Android tablet vendors are fighting among themselves, not Apple
Rarely does a week go when we don’t report about a new Android tablet being launched and it is a bloodbath out there when it comes to prices. Be it Motorola slashing prices of its XOOM to match that of Samsung’s latest Galaxy Tab 750 to the slew of cheap Android tablets from brands like iBall, Beetel and others, which has sparked a new price war that will only bring down prices further. However, Apple’s iPad 2 still commands the same price as when it was launched earlier this year and it still sells. Hit the break to continue reading…
With similar user interface (UI), the same apps from the same Android Market and similar hardware, there is very little that Android tablet vendors can do but fight on price or their marketing muscle. All of them are offering the same stuff, which is packaged differently. But they all have the same thing to market – Google suite of apps, Android Market, Adobe Flash…
In other words, when Motorola slashes the price of the XOOM, it does not make it more attractive to buy than an iPad. Rather it is the Samsung Galaxy Tab 750 that it is targeting. During my conversations with many product managers at these companies, it has become clear that they know what market they are aiming. The common thought that I hear goes something like this: “People who want an iPad will buy an iPad irrespective of the price of our tablet. We are targeting the rest of the market.” And the ‘rest of the market’ at the moment is just Android tablets.
While it does not really matter in the low-end segment, what handset vendors like HTC, Motorola and Samsung really need to look at is developing something on top of Android with not just a different UI but a completely different content and entertainment proposition. In order to differentiate themselves they need to come up with a competing use case as to why a consumer should pick their tablet not just over the iPad but over other similarly specced Android tablets.
And this is where the upcoming Kindle Tablet is likely to score big. Amazon has a compelling content repository that comprises books, magazines, newspapers, music and movies. It has an Android app store too. It does not have to rely heavily on Google’s software updates to give new features to its hardware. In short, the Kindle Tablet could easily be the first ‘Android’ tablet to take on the iPad.

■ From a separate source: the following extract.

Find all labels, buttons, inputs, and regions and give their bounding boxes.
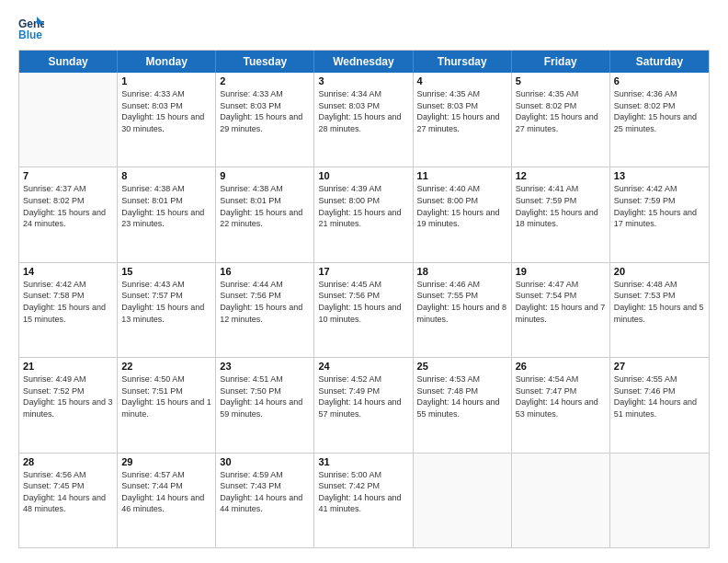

I believe the day is not far when someone like an HTC would tie-up exclusively with GetJar to replace the default Android Market, strip Android OS and create a completely customized UI and serve its online movies and games on a tablet with a 10-inch display. This could very well be the first truly entertainment centric tablet. And that’s what high-end Android tablets will be all about – targeting a niche audience and providing a custom user experience.